A distributed system such as Oracle NoSQL Database can take advantage of the multiple replicas to ensure durability. Because the goal of durability is to protect against processor, memory, and operating system failures, distributed systems leverage the fact that an update can be made durable by propagating the change to one or more replicas concurrently while writing the change to the local disk. The system can declare an operation to be durable after receiving acknowledgments for the update from the replicas, without waiting for the disk I/O to complete because the replicas have received the update (it is durable on another node). Depending on the speed of the network, the message delivery and receipt may be faster than the time it takes to complete a local write (I/O) operation.
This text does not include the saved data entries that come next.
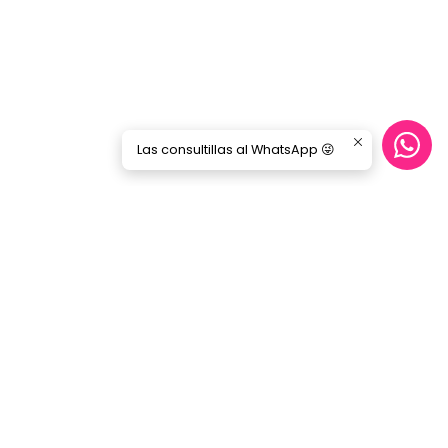
Las consultillas al WhatsApp 😜
Síguenos
GORILA MUSIC
Categorías
Nosotros
Blog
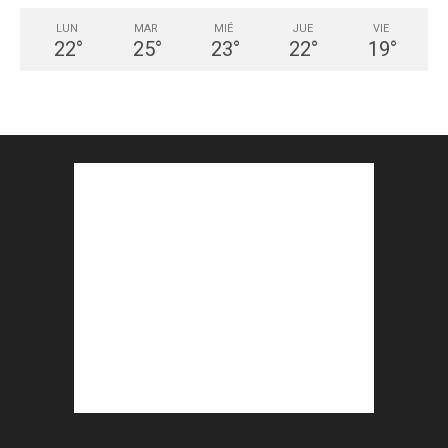
LUN
MAR
MIÉ
JUE
VIE
22
°
25
°
23
°
22
°
19
°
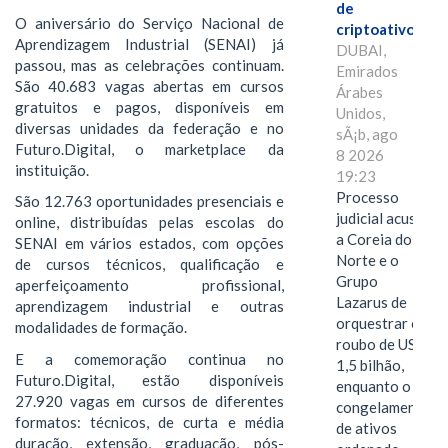
de
O aniversário do Serviço Nacional de
criptoativos
Aprendizagem Industrial (SENAI) já
DUBAI,
passou, mas as celebrações continuam.
Emirados
São 40.683 vagas abertas em cursos
Árabes
gratuitos e pagos, disponíveis em
Unidos,
diversas unidades da federação e no
sÃ¡b, ago
Futuro.Digital, o marketplace da
8 2026
instituição.
19:23
Processo
São 12.763 oportunidades presenciais e
judicial acusa
online, distribuídas pelas escolas do
a Coreia do
SENAI em vários estados, com opções
Norte e o
de cursos técnicos, qualificação e
Grupo
aperfeiçoamento profissional,
Lazarus de
aprendizagem industrial e outras
orquestrar o
modalidades de formação.
roubo de US$
E a comemoração continua no
1,5 bilhão,
Futuro.Digital, estão disponíveis
enquanto o
27.920 vagas em cursos de diferentes
congelamento
formatos: técnicos, de curta e média
de ativos
duração, extensão, graduação, pós-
Oracle NoSQL Database supports the notion of varying degrees of durability for update operations and exposes these options through the API so that the application designer can make the appropriate trade-offs between performance and durability on a per-operation basis. Three independent dimensions of durability are supported and the application developer can choose the option that best suits the requirements of the application. In the case of the master node, the application designer can choose whether the change should be considered durable when it is written to the log buffer, when it is written to the file system buffers, or when it is written to disk. The application designer can also choose whether the change should be propagated to the replicas asynchronously or synchronously (with acknowledgment). Finally, when the change has been propagated to the replicas, the application can also choose whether the change is considered durable when it is written to the log buffer, when it is written to the file system buffers, or when it is written to disk on the replicas. Thus, the developer has complete control over the degree of durability and required performance for each operation. For example, the choice of “write to local disk, wait for acknowledgments from all replicas, write to replica disk” is the most stringent option an application can choose.
Figure 4 illustrates the durability and consistency options that are available in Oracle NoSQL Database. Oracle NoSQL Database allows the user to choose the durability policy on a per-operation basis. Oracle NoSQL Database uses this information during transaction commit processing in order to achieve the best performance while honoring the durability requirements of the operation.
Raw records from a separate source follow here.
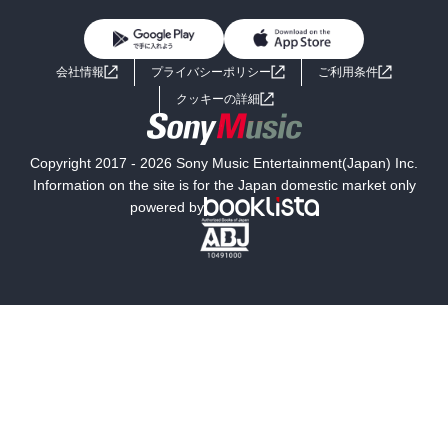
初めての方へ
ヘルプ
BL・TL
ライトノベル
男子向けラノベ
よくあるご質問
お問い合わせ
会社情報
プライバシーポリシー
ご利用条件
女子向けラノベ
小説
利用規約
クッキーの詳細
国内小説
海外小説
Copyright 2017 - 2026 Sony Music Entertainment(Japan) Inc.
ミステリー
SF
Information on the site is for the Japan domestic market only
powered by
歴史・時代小説
文学
雑誌
グラビア写真集
ボーイズラブ
ティーンズラブ
人文・思想・歴史
社会・政治・法律
ビジネス・経済
サイエンス・テクノロジー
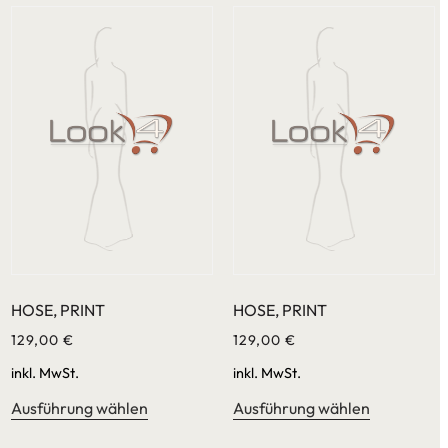
HOSE, PRINT
HOSE, PRINT
129,00
€
129,00
€
inkl. MwSt.
inkl. MwSt.
Ausführung wählen
Ausführung wählen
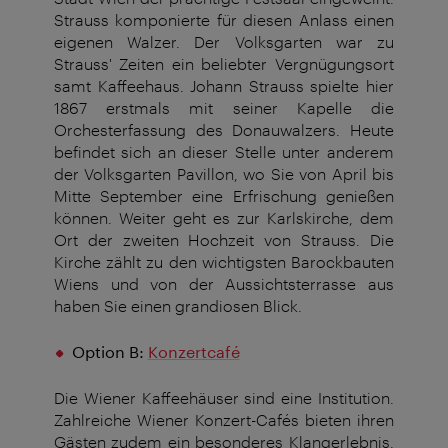
Strauss komponierte für diesen Anlass einen
eigenen Walzer. Der Volksgarten war zu
Strauss' Zeiten ein beliebter Vergnügungsort
samt Kaffeehaus. Johann Strauss spielte hier
1867 erstmals mit seiner Kapelle die
Orchesterfassung des Donauwalzers. Heute
befindet sich an dieser Stelle unter anderem
der Volksgarten Pavillon, wo Sie von April bis
Mitte September eine Erfrischung genießen
können. Weiter geht es zur Karlskirche, dem
Ort der zweiten Hochzeit von Strauss. Die
Kirche zählt zu den wichtigsten Barockbauten
Wiens und von der Aussichtsterrasse aus
haben Sie einen grandiosen Blick.
Option B:
Konzertcafé
Die Wiener Kaffeehäuser sind eine Institution.
Zahlreiche Wiener Konzert-Cafés bieten ihren
Gästen zudem ein besonderes Klangerlebnis.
FIGURE 4. Configurable durability and consistency policies
Atomicity, consistency, isolation, and durability (ACID) are the key characteristics provided by transactions. Oracle NoSQL Database leverages the transaction capabilities of the underlying Berkeley DB storage engine. Berkeley DB supports row-level locking and two-phase locking to ensure that the effects of one transaction are isolated from other, concurrent transactions. We’ve already discussed the semantics of consistency and durability. In the rest of this section, we discuss the property of atomicity.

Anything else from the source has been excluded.